Vampire lore has been an obsession of literature, art, and pop culture for hundreds of years. In the last decade or so, there has been an influx in vampires in young adult fiction, paired with an influx of young adult fiction in popular culture. As a result, the vampire routine started to feel played out, and people even started actively hating on it. Vampires have now been put in a really uncomfortable homogenizing category of teen romance, which has subsequently made it difficult to defend the many vampire stories some of us still hold precious.
Creators of vampire fiction pre the teen-craze have also found themselves looking to defend their work. To great effect, Joss Whedon’s ongoing Buffy the Vampire Slayer comic series presented a storyline in which the Big Bad was named “Twilight.” Meanwhile, Steven King and Scott Snyder embarked on a new horror comic book series, American Vampire, which cynically stated that the bloody goodness of the vampire had recently been “hijacked by a lot of soft-focus romance.”

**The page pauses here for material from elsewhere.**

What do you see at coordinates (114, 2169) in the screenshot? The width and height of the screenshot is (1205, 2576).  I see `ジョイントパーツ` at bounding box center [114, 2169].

The truth is, there isn’t one right way to do vampires. The mythology was popularized by Bram Stoker in his 19th-century Gothic novel, in which the main plot involved Dracula compelling women to fall in love with him. The romance is built into the core. And yet, that dangerous allure elicits a sense of horror that reminds us that the vampire is, first and foremost, a monster. But, whether you like them broody and romantic or straight up bloodthirsty, you have to admit – it’d be great to have one back you up in a fight.